On the other hand, if we try to create a domestic "Peace Corps" to provide these services, we run the risk that the Corps could be politicized and abused to skew elections. This can be dealt with by reasonable oversight and checks and balances. But the possibility should not be ignored.

2009-02-07

Squirting Money  

If you want to give yourself a rude shock, go to the Thomas website, and look up the bill H. R. 1, under consideration by the current Congress. That's the economic stimulus bill.

It reads more like it was not written, but excreted by a bunch of inarticulate, immature staffers in a terrible hurry. They just threw anything they could think of against the wall and are waiting to see what sticks. As if someone else was going to come and bail them out. The problem is that we are counting on them to be the adults. They are supposed to bail us out.

I was expecting several large, well thought out directives to make long neglected investments in infrastructure that will help to avoid or minimize future problems or that will stimulate growth in economic areas that we need to remain strong and free at home and dominant in the world. Things like fixing the levees in the Sacramento River Delta, and around New Orleans. Like inspecting and repairing or replacing bridges and tunnels. Like drawing fiber optics to replace CATV cable and twisted wire pair throughout the country. Or even - gasp - reviving the integral fast reactor (IFR), a type of inherently safe, proliferation resistant nuclear reactor that could power the country and the world for decades without a nuclear fuel enrichment cycle. We would have had dozens of them by now if they hadn't been nixed by the Clinton Administration.

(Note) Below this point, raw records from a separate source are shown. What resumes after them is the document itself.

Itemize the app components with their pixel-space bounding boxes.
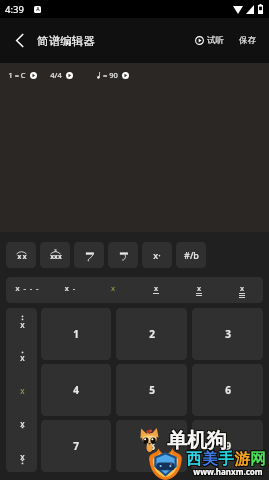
button[interactable]: Eighth rest <box>108 242 138 268</box>
staticText: 9 <box>225 439 231 453</box>
staticText: 西 <box>186 449 202 469</box>
staticText: www.hanxm.com <box>194 466 264 477</box>
staticText: 游 <box>234 450 250 470</box>
button[interactable]: 6 <box>192 364 263 416</box>
button[interactable]: Note duration x - <box>48 277 91 303</box>
button[interactable]: Back <box>8 29 31 52</box>
staticText: 美 <box>202 448 218 468</box>
staticText: 游 <box>235 448 251 468</box>
staticText: 游 <box>233 450 249 470</box>
staticText: 游 <box>233 449 249 469</box>
staticText: 单机狗 <box>168 428 228 453</box>
staticText: 单机狗 <box>166 427 226 452</box>
staticText: 4/4 <box>50 70 62 80</box>
button[interactable]: 1 = C <box>6 67 39 83</box>
staticText: 网 <box>249 449 265 469</box>
staticText: A <box>36 6 40 13</box>
button[interactable]: 4/4 <box>48 67 75 83</box>
button[interactable]: 3 <box>192 308 263 360</box>
button[interactable]: x <box>6 439 37 472</box>
staticText: #/b <box>184 249 199 261</box>
staticText: 简谱编辑器 <box>37 34 95 48</box>
staticText: x <box>20 418 25 429</box>
staticText: 网 <box>250 448 266 468</box>
staticText: 单机狗 <box>167 429 227 454</box>
staticText: www.hanxm.com <box>192 467 262 478</box>
button[interactable]: x <box>6 340 37 373</box>
button[interactable]: = 90 <box>95 67 131 83</box>
staticText: 单机狗 <box>167 427 227 452</box>
staticText: 单机狗 <box>168 427 228 452</box>
button[interactable]: 2 <box>116 308 187 360</box>
staticText: 西 <box>185 448 201 468</box>
button[interactable]: 9 <box>192 420 263 472</box>
staticText: 美 <box>201 450 217 470</box>
staticText: x <box>141 283 171 293</box>
staticText: 美 <box>202 450 218 470</box>
button[interactable]: Triplet <box>40 242 70 268</box>
staticText: 6 <box>225 383 231 397</box>
staticText: 手 <box>217 449 233 469</box>
button[interactable]: Note duration x <box>177 277 220 303</box>
button[interactable]: 试听 <box>193 30 226 51</box>
staticText: 手 <box>218 448 234 468</box>
button[interactable]: x <box>6 308 37 340</box>
staticText: x <box>20 352 25 363</box>
button[interactable]: Note duration x - - - <box>6 277 48 303</box>
staticText: 3 <box>54 248 57 253</box>
staticText: 5 <box>149 383 155 397</box>
staticText: 2 <box>149 327 155 341</box>
staticText: x <box>184 283 214 293</box>
staticText: 西 <box>187 450 203 470</box>
staticText: 单机狗 <box>166 428 226 453</box>
staticText: 游 <box>234 449 250 469</box>
staticText: 游 <box>235 449 251 469</box>
staticText: x· <box>153 249 161 261</box>
staticText: 手 <box>218 450 234 470</box>
button[interactable]: Note duration x <box>134 277 177 303</box>
staticText: 西 <box>186 448 202 468</box>
staticText: 西 <box>185 449 201 469</box>
staticText: www.hanxm.com <box>194 465 264 476</box>
staticText: 美 <box>201 448 217 468</box>
button[interactable]: 4 <box>41 364 111 416</box>
button[interactable]: Sharp or flat <box>176 242 206 268</box>
staticText: x <box>20 385 25 396</box>
staticText: 1 = C <box>8 70 26 80</box>
staticText: 网 <box>250 450 266 470</box>
staticText: 网 <box>251 449 267 469</box>
button[interactable]: Dotted note <box>142 242 172 268</box>
staticText: www.hanxm.com <box>193 465 263 476</box>
staticText: 美 <box>203 450 219 470</box>
staticText: 西 <box>187 448 203 468</box>
staticText: 西 <box>185 450 201 470</box>
staticText: www.hanxm.com <box>193 467 263 478</box>
staticText: x <box>20 451 25 462</box>
button[interactable]: 保存 <box>237 30 258 51</box>
staticText: 8 <box>149 439 155 453</box>
button[interactable]: 7 <box>41 420 111 472</box>
staticText: = 90 <box>103 70 118 80</box>
staticText: xxx <box>50 252 62 261</box>
staticText: www.hanxm.com <box>194 467 264 478</box>
button[interactable]: Tie two notes <box>6 242 36 268</box>
button[interactable]: Note duration x <box>220 277 263 303</box>
staticText: 手 <box>218 449 234 469</box>
staticText: 美 <box>203 449 219 469</box>
button[interactable]: x <box>6 406 37 439</box>
button[interactable]: Quarter rest <box>74 242 104 268</box>
staticText: 3 <box>225 327 231 341</box>
button[interactable]: x <box>6 373 37 406</box>
staticText: 4 <box>73 383 79 397</box>
staticText: 网 <box>250 449 266 469</box>
button[interactable]: 1 <box>41 308 111 360</box>
button[interactable]: Note duration x <box>91 277 134 303</box>
staticText: 4:39 <box>5 3 24 16</box>
staticText: x <box>98 283 128 293</box>
staticText: 单机狗 <box>168 429 228 454</box>
button[interactable]: 8 <box>116 420 187 472</box>
button[interactable]: 5 <box>116 364 187 416</box>
staticText: 美 <box>203 448 219 468</box>
staticText: www.hanxm.com <box>192 466 262 477</box>
staticText: 手 <box>219 450 235 470</box>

I was also looking for things to draw investment preferentially into this country's economy, like reducing, suspending or eliminating the capital gains tax.

But no. What we get are a bunch of placeholders without any executing or enabling legislation that reserves money we don't have for spending on everything the Democrats have felt deprived of for the last eight years. Of course, some of those things need to be funded. Like insulating and weatherizing our homes and buildings. But not the whole load.

This thing looks like the product of brainstem rather than frontal lobe thinking, like it was produced by reflex rather than reason. It's Democrat trickle down economics, and it will work about as well as Republican trickle down economics.

Which means that it will work, sort of, if you don't mind the unintended consequences. Like the pseudo-neo-populist protectionism put into it that could start a beggar-thy-neighbor trade war that could tip the world into another Great Depression.

Oh, yeah. I forgot to mention that at our President's urging, our trusted representatives will get it all sorted out and voted on by tomorrow. They aren't just going to lay a turd on us. They're going to have the legislative and economic equivalent of diarrhea. The hershey squirts of money.

When it's all over, I hope I can afford Lysol.